Paloma Valencia Emerges as Right-Wing Front-Runner After Legislative Vote Results

Paloma Valencia Emerges as Right-Wing Front-Runner After Legislative Vote Results

Paloma Valencia’s strong showing gives the right-wing bloc a clear lead and forces campaign realignments ahead of the presidential contest. Sunday at 7: 57 p. m. ET, results from interparty consultations showed paloma valencia with more than three million votes and a near-46% share, recasting who will enter the May 31 presidential first round.

Paloma Valencia secures near-majority share and more than three million votes

With 94. 94% of polling stations reported in the fiftieth bulletin, Paloma Valencia reached 45. 75% of the vote and surpassed three million votes, a margin that makes her the dominant figure from the interparty consultations. That percentage, reported alongside a 94. 94% count of 120, 248 of 126, 647 tables, establishes a numerical baseline campaign teams must now respond to.

Juan Daniel Oviedo’s surge forces a new centrist calculation and sidelines Juan Carlos Pinzón

Juan Daniel Oviedo captured 17. 82% in the same bulletin, a total described as double the vote of Claudia López and roughly five times the tally for Roy Barreras, intensifying pressure on center and left campaigns. Juan Carlos Pinzón acknowledged defeat and announced his retirement from politics, removing one potential challenger from the center-right mix and narrowing the field of contenders.

Pacto Histórico strengthens Senate position while left and center faces repositioning

The Pacto Histórico led Senate voting with 22% of ballots and 74% of tables reported, a result that could increase the party’s caucus from 20 to 25 seats by the close of counting. Roy Barreras won his left-leaning consultation against Daniel Quintero but registered just 3. 61% in the presidential consultations, indicating a fragmented left as the Senate gains contrast with presidential vote tallies.

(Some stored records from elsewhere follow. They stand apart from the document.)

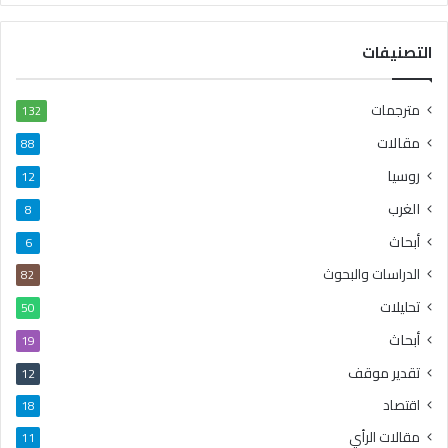
التصنيفات
مترجمات
132
مقالات
88
روسيا
12
الغرب
8
أبحاث
6
الدراسات والبحوث
82
تحليلات
50
أبحاث
19
تقدير موقف
12
اقتصاد
18
مقالات الرأي
11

Still, Claudia López won the center’s consultation with 8. 14% in the presidential tallies, while Juan Manuel Galán recorded 4. 63% and Juan Carlos Pinzón 4. 21% in the reported bulletins. Each figure marks a discrete vote share that campaigns will use to decide alliances and messaging ahead of the national first round.

That said, the vote-count bulletins show a reconfiguration: the right consolidates around Paloma Valencia’s near-46% share, the center is recalibrating after Oviedo’s unexpected rise, and the left maintains legislative strength even as its presidential consultations produced lower percentages.

Next confirmed event: the presidential first round on May 31. If these consultation results hold in final tallies, the named candidates will appear on the May 31 ballot and campaigns will have days to finalize cross-bloc strategies before the first-round vote.